Because the houses Rachel and her mother clean are in their neighborhood, many of the children go to Rachel’s school…and that’s not a good thing. It’s one thing picking up the dirty underwear of the twin boys in the grade below her, but it’s another thing entirely to scrub the toilets of her mortal enemy. Especially when there’s a cute brother involved (who refers to Rachel as Booger Crap). The more Rachel visits these houses, the more she uncovers about her fellow classmates’ lives and what she discovers could be dangerous.

The Dirty Diary is a super easy read; I finished the book in one sitting. The plots move along quickly enough, though they’re a bit disjointed and half-hearted. Mixed in with the divorce storyline and these secrets Rachel uncovers, there’s a story I wished had been explored further. Rachel’s passion is baking. She channels her emotions through cupcakes and brownies and keeps a notebook full of recipes (the majority being her own creations). The previous school year Rachel had entered a bake sale and wound up taking second place. This year she’s determined to take first. I loved this storyline and wanted to see it progress. The goodies Rachel bakes had my mouth watering the entire time (hello, banana nutella swirl brownies!), but it was spoiled with the hurried conclusion. The bake sale arc wrapped up so quickly I was caught off guard.

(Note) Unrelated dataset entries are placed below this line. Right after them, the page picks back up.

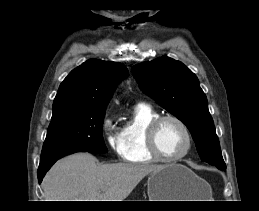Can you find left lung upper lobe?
I'll return each mask as SVG.
<instances>
[{
	"label": "left lung upper lobe",
	"instance_id": "5c2ea615",
	"mask_svg": "<svg viewBox=\"0 0 259 211\" xmlns=\"http://www.w3.org/2000/svg\"><path fill=\"white\" fill-rule=\"evenodd\" d=\"M132 72L144 93L187 126L201 160L225 170L207 98L196 75L167 56L135 65Z\"/></svg>",
	"mask_w": 259,
	"mask_h": 211
}]
</instances>
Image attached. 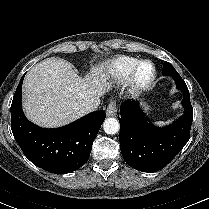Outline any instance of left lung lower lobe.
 <instances>
[{
    "mask_svg": "<svg viewBox=\"0 0 209 209\" xmlns=\"http://www.w3.org/2000/svg\"><path fill=\"white\" fill-rule=\"evenodd\" d=\"M183 92L184 115L169 126L159 128L150 123L138 102L127 100L121 105L120 147L124 160L134 169L155 172L164 168L190 138L193 108L189 90L179 74L172 75Z\"/></svg>",
    "mask_w": 209,
    "mask_h": 209,
    "instance_id": "obj_1",
    "label": "left lung lower lobe"
}]
</instances>
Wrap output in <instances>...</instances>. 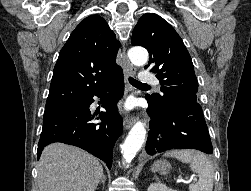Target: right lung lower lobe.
Instances as JSON below:
<instances>
[{
  "label": "right lung lower lobe",
  "mask_w": 251,
  "mask_h": 191,
  "mask_svg": "<svg viewBox=\"0 0 251 191\" xmlns=\"http://www.w3.org/2000/svg\"><path fill=\"white\" fill-rule=\"evenodd\" d=\"M123 92L124 79L120 76L107 87L81 101L79 107L44 117L37 150L38 159L45 146L62 142L88 151L105 161L110 169L113 146L123 131L122 119L116 106ZM93 96L103 99V107L107 110L99 113V117L103 119L101 123L90 122L94 119L89 110L90 104L94 101Z\"/></svg>",
  "instance_id": "1"
}]
</instances>
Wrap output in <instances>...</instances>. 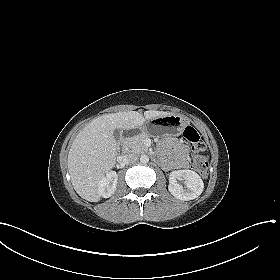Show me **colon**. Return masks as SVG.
I'll use <instances>...</instances> for the list:
<instances>
[{
    "label": "colon",
    "instance_id": "5ec220e1",
    "mask_svg": "<svg viewBox=\"0 0 280 280\" xmlns=\"http://www.w3.org/2000/svg\"><path fill=\"white\" fill-rule=\"evenodd\" d=\"M183 136L191 146V163L195 171L205 177L208 173V161L203 153L206 151V144L199 132L192 126L184 129Z\"/></svg>",
    "mask_w": 280,
    "mask_h": 280
}]
</instances>
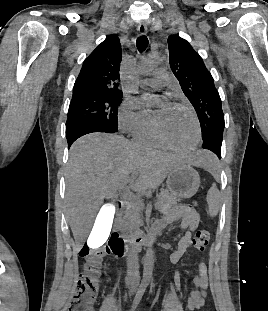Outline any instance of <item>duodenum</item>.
<instances>
[{
	"label": "duodenum",
	"instance_id": "duodenum-1",
	"mask_svg": "<svg viewBox=\"0 0 268 311\" xmlns=\"http://www.w3.org/2000/svg\"><path fill=\"white\" fill-rule=\"evenodd\" d=\"M159 232L160 231L152 230L148 233L139 234L131 238H125L117 230H114L109 237L108 247L113 254L121 257L132 251H136L142 247L153 244Z\"/></svg>",
	"mask_w": 268,
	"mask_h": 311
}]
</instances>
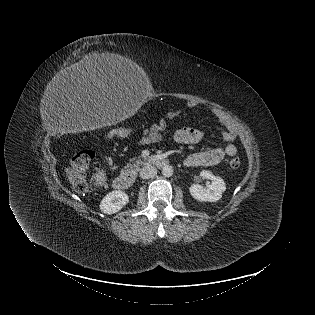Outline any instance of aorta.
Segmentation results:
<instances>
[{"label": "aorta", "instance_id": "1", "mask_svg": "<svg viewBox=\"0 0 315 315\" xmlns=\"http://www.w3.org/2000/svg\"><path fill=\"white\" fill-rule=\"evenodd\" d=\"M162 174L165 177H171L173 175V167L170 165H165L162 169Z\"/></svg>", "mask_w": 315, "mask_h": 315}]
</instances>
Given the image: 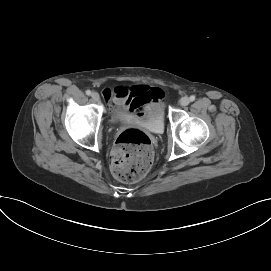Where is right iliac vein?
<instances>
[{
	"label": "right iliac vein",
	"instance_id": "63e3f726",
	"mask_svg": "<svg viewBox=\"0 0 271 271\" xmlns=\"http://www.w3.org/2000/svg\"><path fill=\"white\" fill-rule=\"evenodd\" d=\"M91 97L95 102H98L100 100V96H99V94L97 92H93L91 94Z\"/></svg>",
	"mask_w": 271,
	"mask_h": 271
}]
</instances>
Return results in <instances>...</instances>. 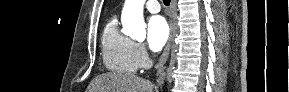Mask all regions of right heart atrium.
<instances>
[{"mask_svg": "<svg viewBox=\"0 0 289 92\" xmlns=\"http://www.w3.org/2000/svg\"><path fill=\"white\" fill-rule=\"evenodd\" d=\"M133 55L138 68H143L148 65L149 55L142 43H134Z\"/></svg>", "mask_w": 289, "mask_h": 92, "instance_id": "d8ad5b80", "label": "right heart atrium"}]
</instances>
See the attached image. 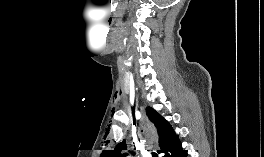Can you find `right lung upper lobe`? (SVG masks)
I'll return each mask as SVG.
<instances>
[{
  "label": "right lung upper lobe",
  "mask_w": 264,
  "mask_h": 157,
  "mask_svg": "<svg viewBox=\"0 0 264 157\" xmlns=\"http://www.w3.org/2000/svg\"><path fill=\"white\" fill-rule=\"evenodd\" d=\"M146 111L150 120L157 128L159 134V145L161 148L160 152H164L178 139V136L175 134L170 124L153 108L147 107ZM126 149V143L125 140H123L117 144L114 150H104L101 157H125L126 154L122 155L121 152Z\"/></svg>",
  "instance_id": "obj_1"
}]
</instances>
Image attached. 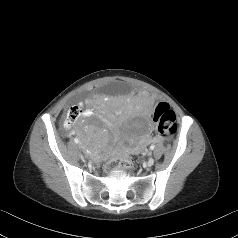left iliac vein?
<instances>
[{
  "label": "left iliac vein",
  "instance_id": "4c4485c4",
  "mask_svg": "<svg viewBox=\"0 0 238 238\" xmlns=\"http://www.w3.org/2000/svg\"><path fill=\"white\" fill-rule=\"evenodd\" d=\"M153 164H154V159H153V158H150V159L147 161V166H148V167H151Z\"/></svg>",
  "mask_w": 238,
  "mask_h": 238
}]
</instances>
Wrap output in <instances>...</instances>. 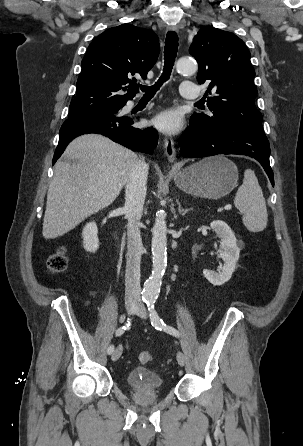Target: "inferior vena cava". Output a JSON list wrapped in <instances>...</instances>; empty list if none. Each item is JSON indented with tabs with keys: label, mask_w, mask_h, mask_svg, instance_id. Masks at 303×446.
Here are the masks:
<instances>
[{
	"label": "inferior vena cava",
	"mask_w": 303,
	"mask_h": 446,
	"mask_svg": "<svg viewBox=\"0 0 303 446\" xmlns=\"http://www.w3.org/2000/svg\"><path fill=\"white\" fill-rule=\"evenodd\" d=\"M148 165L139 160L129 175L125 189L127 223V261L125 273L126 302L140 301V264L143 244L140 235V219L146 197Z\"/></svg>",
	"instance_id": "inferior-vena-cava-1"
}]
</instances>
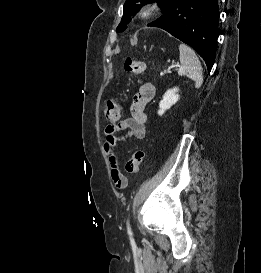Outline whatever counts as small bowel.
I'll return each mask as SVG.
<instances>
[{"label":"small bowel","mask_w":261,"mask_h":273,"mask_svg":"<svg viewBox=\"0 0 261 273\" xmlns=\"http://www.w3.org/2000/svg\"><path fill=\"white\" fill-rule=\"evenodd\" d=\"M156 88L150 83H144L133 98L130 107V116L109 124L105 128L104 151L110 163V174L114 185L117 187L118 179H123L125 186L127 178L121 172L115 147L118 142L128 139H143L146 135L145 123L147 120L146 107L155 97ZM118 188V187H117Z\"/></svg>","instance_id":"1"}]
</instances>
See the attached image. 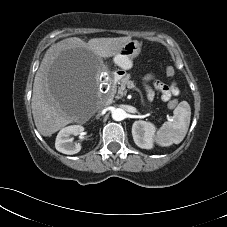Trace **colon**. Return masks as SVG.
I'll return each mask as SVG.
<instances>
[{
    "mask_svg": "<svg viewBox=\"0 0 227 227\" xmlns=\"http://www.w3.org/2000/svg\"><path fill=\"white\" fill-rule=\"evenodd\" d=\"M166 73H167V75L172 76V75L175 74V70L173 69V67H167L166 68ZM177 103H178L177 100H175V99L174 100H171L169 102V107L170 108H174L177 105Z\"/></svg>",
    "mask_w": 227,
    "mask_h": 227,
    "instance_id": "1",
    "label": "colon"
}]
</instances>
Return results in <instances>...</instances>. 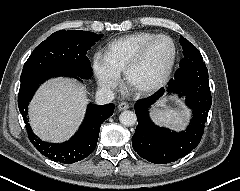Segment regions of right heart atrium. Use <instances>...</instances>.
<instances>
[{
	"label": "right heart atrium",
	"instance_id": "d8ad5b80",
	"mask_svg": "<svg viewBox=\"0 0 240 191\" xmlns=\"http://www.w3.org/2000/svg\"><path fill=\"white\" fill-rule=\"evenodd\" d=\"M92 69L97 83L102 89L113 91L120 84V72L113 66L106 54L101 52H96L94 54Z\"/></svg>",
	"mask_w": 240,
	"mask_h": 191
}]
</instances>
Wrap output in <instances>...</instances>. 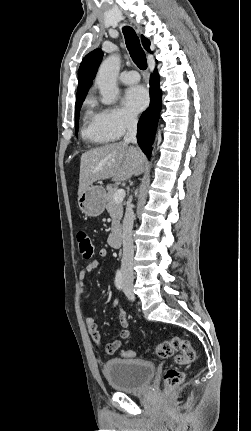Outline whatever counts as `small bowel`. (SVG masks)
<instances>
[{"mask_svg":"<svg viewBox=\"0 0 251 431\" xmlns=\"http://www.w3.org/2000/svg\"><path fill=\"white\" fill-rule=\"evenodd\" d=\"M99 255L101 257H106L108 255V251L105 248L100 249ZM101 265L100 261L93 260L86 264L82 269L79 271L78 275V291L79 294L82 295L84 293V280L88 274L93 272L95 269L99 268ZM113 309L120 310L118 319L119 323L122 327V329L117 333L116 339L112 342H109L105 345H101V335L98 329V324L96 323L95 319L92 316L86 315L84 317V322L87 327V331L92 338V340L95 342V344L101 348L102 352L111 355L114 354L120 347H121V341L128 339L130 336V331L128 329L129 322L127 319V316L124 311L120 308L119 300L116 298L113 301Z\"/></svg>","mask_w":251,"mask_h":431,"instance_id":"1","label":"small bowel"}]
</instances>
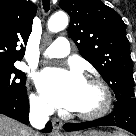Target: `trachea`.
I'll use <instances>...</instances> for the list:
<instances>
[{"label":"trachea","mask_w":136,"mask_h":136,"mask_svg":"<svg viewBox=\"0 0 136 136\" xmlns=\"http://www.w3.org/2000/svg\"><path fill=\"white\" fill-rule=\"evenodd\" d=\"M43 8L45 11H48L50 8V0H43Z\"/></svg>","instance_id":"trachea-1"}]
</instances>
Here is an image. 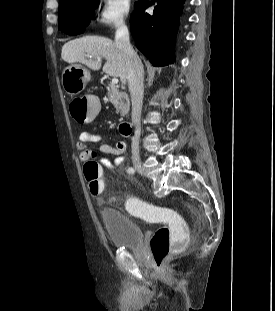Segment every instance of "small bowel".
Wrapping results in <instances>:
<instances>
[{"mask_svg": "<svg viewBox=\"0 0 275 311\" xmlns=\"http://www.w3.org/2000/svg\"><path fill=\"white\" fill-rule=\"evenodd\" d=\"M91 143H100L98 149L101 153L114 156L113 159H100L99 164L105 168L113 169L125 162L123 154L126 151V143L123 140H119L116 142L115 146H111L102 142V136L100 134L91 131H82L78 135L76 148L79 151L80 160L84 162L85 165L91 161V155L97 154L96 150L90 151L88 149V145Z\"/></svg>", "mask_w": 275, "mask_h": 311, "instance_id": "small-bowel-1", "label": "small bowel"}]
</instances>
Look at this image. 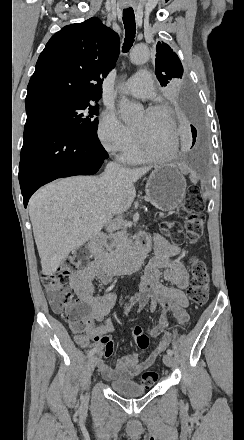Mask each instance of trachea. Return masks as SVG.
Here are the masks:
<instances>
[{
  "label": "trachea",
  "instance_id": "1",
  "mask_svg": "<svg viewBox=\"0 0 244 440\" xmlns=\"http://www.w3.org/2000/svg\"><path fill=\"white\" fill-rule=\"evenodd\" d=\"M123 23L126 32L123 44V52H128L133 45L136 32L135 15L132 8L123 10Z\"/></svg>",
  "mask_w": 244,
  "mask_h": 440
}]
</instances>
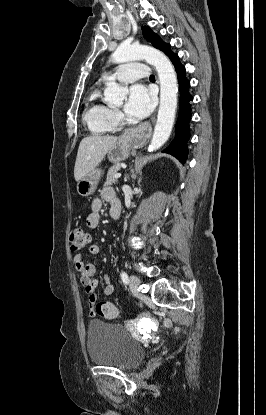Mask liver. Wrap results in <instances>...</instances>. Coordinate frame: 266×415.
Instances as JSON below:
<instances>
[{
  "instance_id": "liver-1",
  "label": "liver",
  "mask_w": 266,
  "mask_h": 415,
  "mask_svg": "<svg viewBox=\"0 0 266 415\" xmlns=\"http://www.w3.org/2000/svg\"><path fill=\"white\" fill-rule=\"evenodd\" d=\"M117 141L118 137L116 136L92 135L83 138L78 148L74 167L75 180L78 182L95 169Z\"/></svg>"
}]
</instances>
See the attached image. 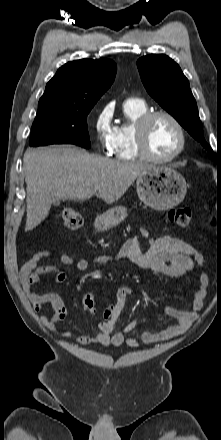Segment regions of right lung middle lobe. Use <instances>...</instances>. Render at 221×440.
Segmentation results:
<instances>
[{
    "mask_svg": "<svg viewBox=\"0 0 221 440\" xmlns=\"http://www.w3.org/2000/svg\"><path fill=\"white\" fill-rule=\"evenodd\" d=\"M94 105H73L56 101L39 102L32 125L30 146L75 144L90 148L87 115Z\"/></svg>",
    "mask_w": 221,
    "mask_h": 440,
    "instance_id": "obj_1",
    "label": "right lung middle lobe"
}]
</instances>
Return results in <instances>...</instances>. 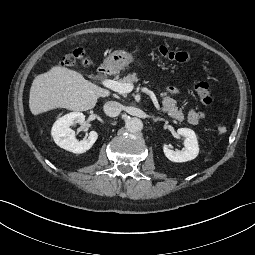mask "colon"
I'll list each match as a JSON object with an SVG mask.
<instances>
[{
	"mask_svg": "<svg viewBox=\"0 0 255 255\" xmlns=\"http://www.w3.org/2000/svg\"><path fill=\"white\" fill-rule=\"evenodd\" d=\"M159 54L167 60L176 61L180 63L190 62L194 55L189 51L184 50H172L164 45L159 46ZM88 50L86 48H80L76 50L73 54L67 56L63 61L62 65L67 67H77L84 66L89 63ZM195 90L198 93L201 102L205 106L213 105L215 101L214 94L209 89V84L205 80L198 81L195 85ZM228 128L225 124H221L218 127V132L220 134H225Z\"/></svg>",
	"mask_w": 255,
	"mask_h": 255,
	"instance_id": "colon-1",
	"label": "colon"
}]
</instances>
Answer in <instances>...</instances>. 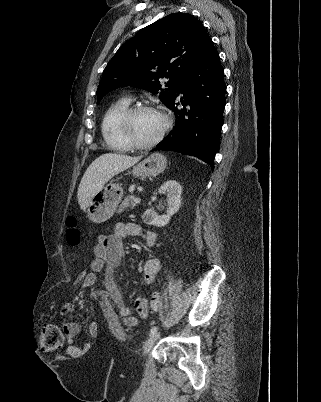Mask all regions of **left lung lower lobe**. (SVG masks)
Wrapping results in <instances>:
<instances>
[{"label":"left lung lower lobe","mask_w":321,"mask_h":402,"mask_svg":"<svg viewBox=\"0 0 321 402\" xmlns=\"http://www.w3.org/2000/svg\"><path fill=\"white\" fill-rule=\"evenodd\" d=\"M219 54L211 38L200 56L179 83L168 108L174 111V129L154 148L196 156L214 169V158L220 146L226 84ZM183 94L178 109L176 101Z\"/></svg>","instance_id":"0a47b994"}]
</instances>
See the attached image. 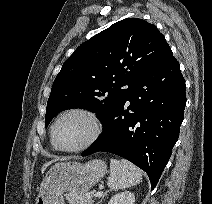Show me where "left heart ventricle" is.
I'll return each mask as SVG.
<instances>
[{"label": "left heart ventricle", "mask_w": 212, "mask_h": 204, "mask_svg": "<svg viewBox=\"0 0 212 204\" xmlns=\"http://www.w3.org/2000/svg\"><path fill=\"white\" fill-rule=\"evenodd\" d=\"M89 122L80 115H69L63 118L56 127V139L65 148L81 145L90 135Z\"/></svg>", "instance_id": "obj_1"}]
</instances>
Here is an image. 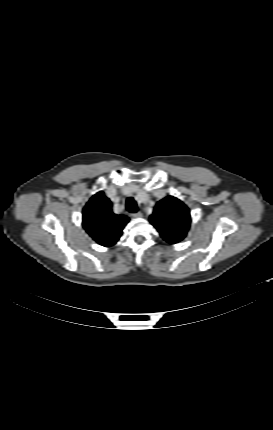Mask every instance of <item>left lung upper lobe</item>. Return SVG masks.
<instances>
[{"instance_id": "5c2ea615", "label": "left lung upper lobe", "mask_w": 273, "mask_h": 430, "mask_svg": "<svg viewBox=\"0 0 273 430\" xmlns=\"http://www.w3.org/2000/svg\"><path fill=\"white\" fill-rule=\"evenodd\" d=\"M149 221L165 241L175 244L186 236L191 218L183 202L168 196L156 204Z\"/></svg>"}]
</instances>
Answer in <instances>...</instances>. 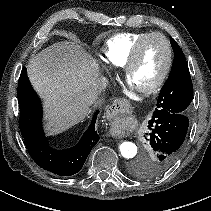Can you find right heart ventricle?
Segmentation results:
<instances>
[{
    "instance_id": "obj_1",
    "label": "right heart ventricle",
    "mask_w": 211,
    "mask_h": 211,
    "mask_svg": "<svg viewBox=\"0 0 211 211\" xmlns=\"http://www.w3.org/2000/svg\"><path fill=\"white\" fill-rule=\"evenodd\" d=\"M146 33L148 32H125L112 36L102 50L104 61L112 67H124L134 45Z\"/></svg>"
}]
</instances>
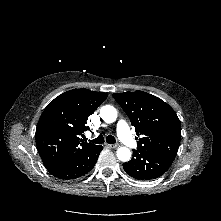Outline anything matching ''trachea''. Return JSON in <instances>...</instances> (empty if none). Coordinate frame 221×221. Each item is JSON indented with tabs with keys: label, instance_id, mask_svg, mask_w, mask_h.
Wrapping results in <instances>:
<instances>
[{
	"label": "trachea",
	"instance_id": "obj_1",
	"mask_svg": "<svg viewBox=\"0 0 221 221\" xmlns=\"http://www.w3.org/2000/svg\"><path fill=\"white\" fill-rule=\"evenodd\" d=\"M90 142L95 143V144H102L105 142L103 135H99L97 138L90 140ZM106 142L109 144H114L116 142L115 137L112 135H108L106 137Z\"/></svg>",
	"mask_w": 221,
	"mask_h": 221
}]
</instances>
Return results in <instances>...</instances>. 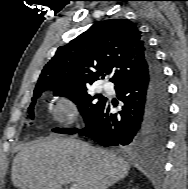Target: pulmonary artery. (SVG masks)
Segmentation results:
<instances>
[{"label": "pulmonary artery", "mask_w": 188, "mask_h": 189, "mask_svg": "<svg viewBox=\"0 0 188 189\" xmlns=\"http://www.w3.org/2000/svg\"><path fill=\"white\" fill-rule=\"evenodd\" d=\"M103 89H105L106 87L105 86H102Z\"/></svg>", "instance_id": "e3ab8cb5"}]
</instances>
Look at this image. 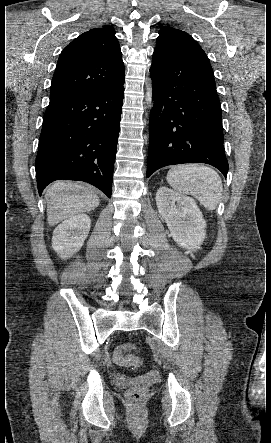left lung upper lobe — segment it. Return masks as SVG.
Segmentation results:
<instances>
[{
  "mask_svg": "<svg viewBox=\"0 0 271 443\" xmlns=\"http://www.w3.org/2000/svg\"><path fill=\"white\" fill-rule=\"evenodd\" d=\"M155 50L192 57L209 62L200 45L186 32L172 27H162Z\"/></svg>",
  "mask_w": 271,
  "mask_h": 443,
  "instance_id": "5c2ea615",
  "label": "left lung upper lobe"
}]
</instances>
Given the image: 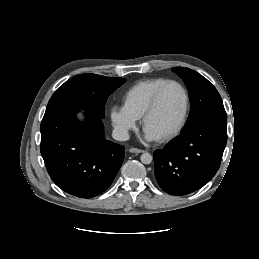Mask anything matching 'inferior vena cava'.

My largest problem with The Dirt Diary was how Rachel reacted upon discovering secrets (or, in some cases, what she misinterpreted). Her first reaction is to giggle and make fun of people. One of the resident Mean Girls is depressed and Rachel discovers it’s because her father recently passed away. Rather than comforting her, Rachel thinks about how this girl will no longer be popular – she’s wearing sweatpants to school! Upon discovering a package of adult diapers at her vice principal’s house, Rachel immediately thinks about how juicy this is and has to stop herself from laughing in his face the next time she sees him. That scene nearly pulled me out of the book completely. Rachel’s actions were awful and disgusting.

While the story itself was enjoyable, so many things about The Dirt Diary made me upset, and in some instances, positively livid. Initially this had been a three-star book, but the more I wrote and the more I thought back on this story, the angrier I got. I can see a younger crowd liking this book, but unfortunately, The Dirt Diary just wasn’t for me.